I am responding to John in here to try and keep my message count low.

At 04:18 10-08-2014, John Leslie wrote:
   I believe the Last Call process gets quite confused when there is
no prompt response. It should be _somebody's_ responsibility to map
out the rest of the process and estimate how long it will take.

Ok.

   This phrase is unfortunate, IMHO: It suggests that the "Last Call
Period" marks the end of something.

   It does _not_ mark the end of comments!

   IMHO, it marks the _desired_ date for comments to be received, so
that appropriates responses can be scheduled.

Yes.

   SM thinks differently than many of us... But he always raises good
questions.

Thanks.

   Adrian here is trying to get the ball rolling without seeming to
pre-judge the issues. But were he to _demand_ that SM start this
ball rolling would have been inappropriate, IMHO.

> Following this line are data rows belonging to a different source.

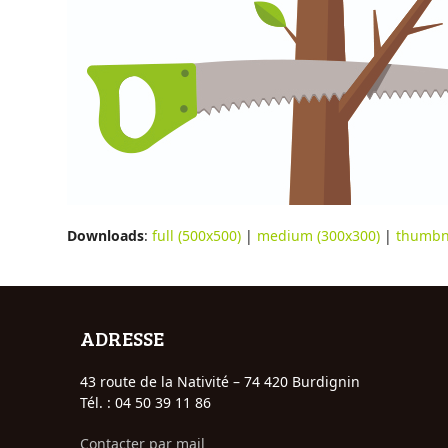
Downloads
:
full (500x500)
|
medium (300x300)
|
thumbna
ADRESSE
43 route de la Nativité – 74 420 Burdignin
Tél. : 04 50 39 11 86
Contacter par mail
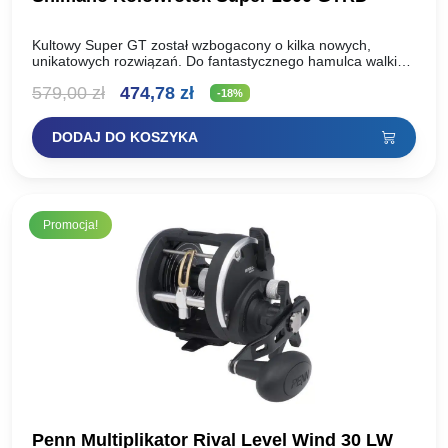
Kultowy Super GT został wzbogacony o kilka nowych,
unikatowych rozwiązań. Do fantastycznego hamulca walki
dołączyła szpula AR-C, system Aero Wrap II oraz lekki, a
Pierwotna
Aktualna
579,00
zł
474,78
zł
mimo…
-18%
cena
cena
DODAJ DO KOSZYKA
wynosiła:
wynosi:
579,00 zł.
474,78 zł.
Promocja!
Penn Multiplikator Rival Level Wind 30 LW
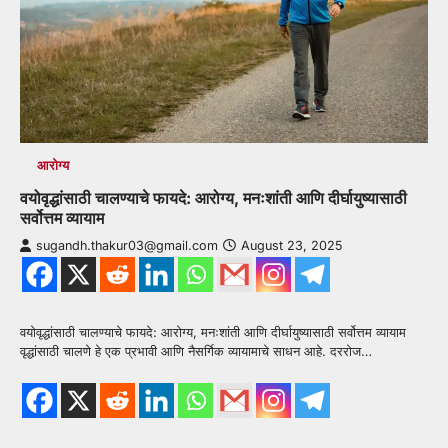
आरोग्य
वयोवृद्धांसाठी चालण्याचे फायदे: आरोग्य, मनःशांती आणि दीर्घायुष्यासाठी
सर्वोत्तम व्यायाम
sugandh.thakur03@gmail.com
August 23, 2025
वयोवृद्धांसाठी चालण्याचे फायदे: आरोग्य, मनःशांती आणि दीर्घायुष्यासाठी सर्वोत्तम व्यायाम
वृद्धांसाठी चालणे हे एक प्रभावी आणि नैसर्गिक व्यायामाचे साधन आहे. दररोज…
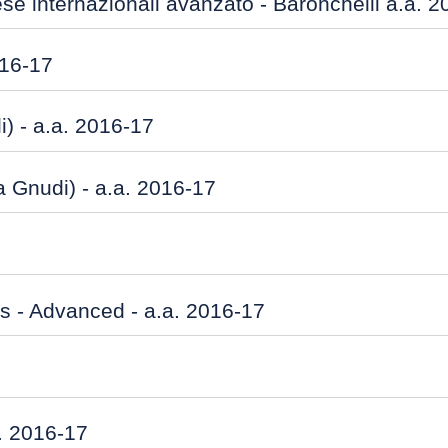
se internazionali avanzato - Baronchelli a.a. 
016-17
i) - a.a. 2016-17
a Gnudi) - a.a. 2016-17
ns - Advanced - a.a. 2016-17
. 2016-17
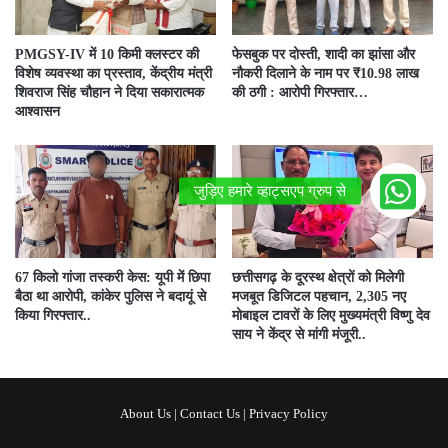
PMGSY-IV में 10 किमी क्लस्टर की
फेसबुक पर दोस्ती, शादी का झांसा और
विशेष व्यवस्था का प्रस्ताव, केंद्रीय मंत्री
नौकरी दिलाने के नाम पर ₹10.98 लाख
शिवराज सिंह चौहान ने दिया सकारात्मक
की ठगी : आरोपी गिरफ्तार…
आश्वासन
67 किलो गांजा तस्करी केस: यूपी में छिपा
छत्तीसगढ़ के दूरस्थ क्षेत्रों को मिलेगी
बैठा था आरोपी, कांकेर पुलिस ने बदायूं से
मजबूत डिजिटल पहचान, 2,305 नए
किया गिरफ्तार..
मोबाइल टावरों के लिए मुख्यमंत्री विष्णु देव
साय ने केंद्र से मांगी मंजूरी..
About Us
|
Contact Us
|
Privacy Policy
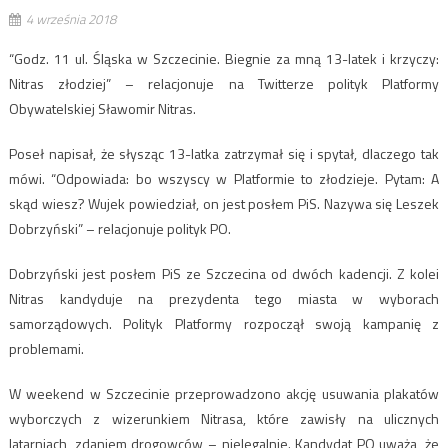
4 września 2018
“Godz. 11 ul. Śląska w Szczecinie. Biegnie za mną 13-latek i krzyczy:
Nitras złodziej” – relacjonuje na Twitterze polityk Platformy
Obywatelskiej Sławomir Nitras.
Poseł napisał, że słysząc 13-latka zatrzymał się i spytał, dlaczego tak
mówi. “Odpowiada: bo wszyscy w Platformie to złodzieje. Pytam: A
skąd wiesz? Wujek powiedział, on jest posłem PiS. Nazywa się Leszek
Dobrzyński” – relacjonuje polityk PO.
Dobrzyński jest posłem PiS ze Szczecina od dwóch kadencji. Z kolei
Nitras kandyduje na prezydenta tego miasta w wyborach
samorządowych. Polityk Platformy rozpoczął swoją kampanię z
problemami.
W weekend w Szczecinie przeprowadzono akcję usuwania plakatów
wyborczych z wizerunkiem Nitrasa, które zawisły na ulicznych
latarniach, zdaniem drogowców – nielegalnie. Kandydat PO uważa, że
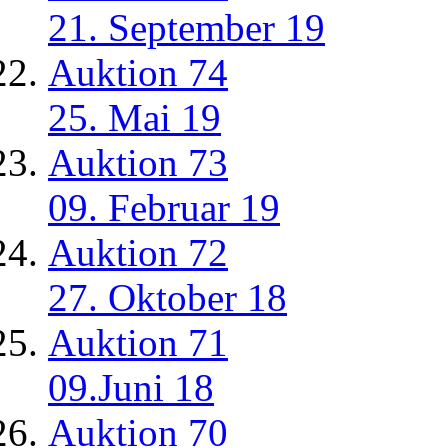
21. September 19
Auktion 74
25. Mai 19
Auktion 73
09. Februar 19
Auktion 72
27. Oktober 18
Auktion 71
09.Juni 18
Auktion 70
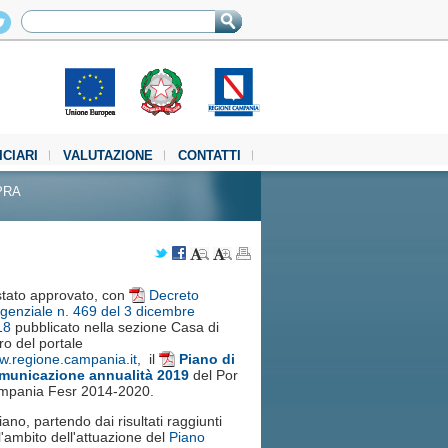
ICIARI
VALUTAZIONE
CONTATTI
PRA
stato approvato, con
Decreto
igenziale n. 469 del 3 dicembre
18
pubblicato nella sezione Casa di
ro del portale
.regione.campania.it
, il
Piano di
municazione annualità 2019
del Por
mpania Fesr 2014-2020.
Piano, partendo dai risultati raggiunti
l'ambito dell'attuazione del
Piano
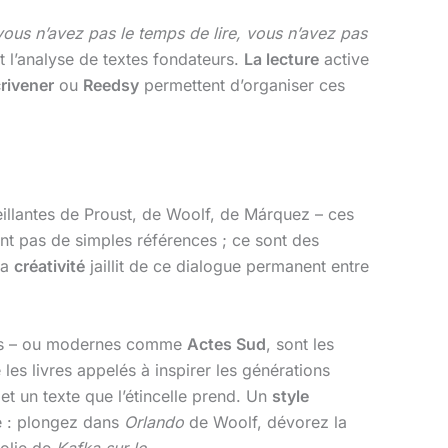
vous n’avez pas le temps de lire, vous n’avez pas
t l’analyse de textes fondateurs.
La lecture
active
rivener
ou
Reedsy
permettent d’organiser ces
illantes de Proust, de Woolf, de Márquez – ces
ont pas de simples références ; ce sont des
La
créativité
jaillit de ce dialogue permanent entre
es – ou modernes comme
Actes Sud
, sont les
es livres appelés à inspirer les générations
et un texte que l’étincelle prend. Un
style
re : plongez dans
Orlando
de Woolf, dévorez la
colie de
Kafka sur le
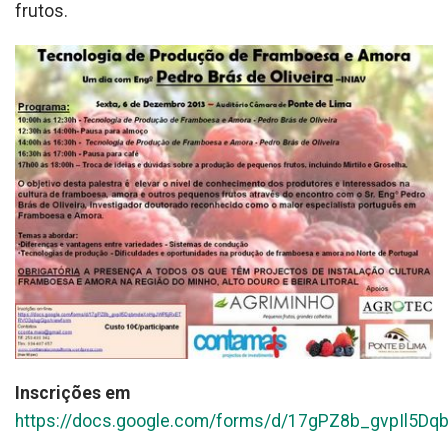
frutos.
Inscrições em
https://docs.google.com/forms/d/17gPZ8b_gvpIl5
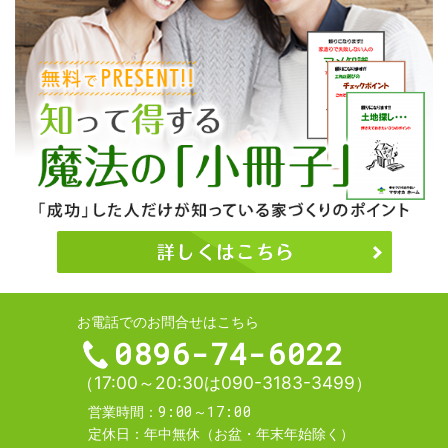
お電話でのお問合せはこちら
0896-74-6022
（17:00～20:30は090-3183-3499）
9:00～17:00
営業時間
定休日
年中無休（お盆・年末年始除く）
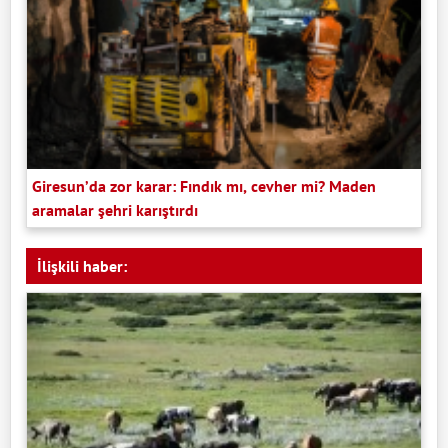
Giresun’da zor karar: Fındık mı, cevher mi? Maden
aramalar şehri karıştırdı
İlişkili haber:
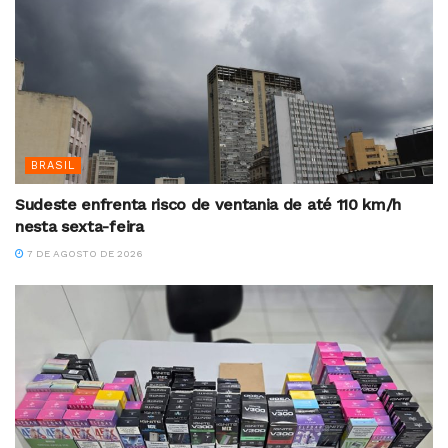
BRASIL
Sudeste enfrenta risco de ventania de até 110 km/h
nesta sexta-feira
7 DE AGOSTO DE 2026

I actually thought about starting the ball rolling before posting my message. The reason I did not do that is to be open to opinions before forming an opinion. My comments (see above) are not well-formed. I would have to say yes if I was asked whether it is my opinion to keeps things easy.

   So I'll offer to "start the ball rolling" with my opinions ...

(a) IMHO it is not appropriate for a WGC to delegate calling consensus;

(b) see (a);

I do not disagree with the above.

(c) the deterimation of IETF Consensus is not "based on" public review;
    but is always subject to appeal.

I avoided broaching the subject of "appeal" in my comments as response to (s) would be (more) complicated.

   It would help, IMHO, for Adrian to explain what parts of the Last
Call process remain and give _some_ estimate of when they might
complete. There is really no reason he shouldn't do this -- except
that it _seems_ unusual to actually try to manage the remainder of
the Last Call process.

   I see entirely too many cases where the remainder of the Last Call
process drags on too long.

I was not interested in the Last Call for that draft. I took a point from the review as it might provide the reader with some context for the questions. I'll skip commenting about the above two paragraphs unless someone asks as it would steer me away from the three questions.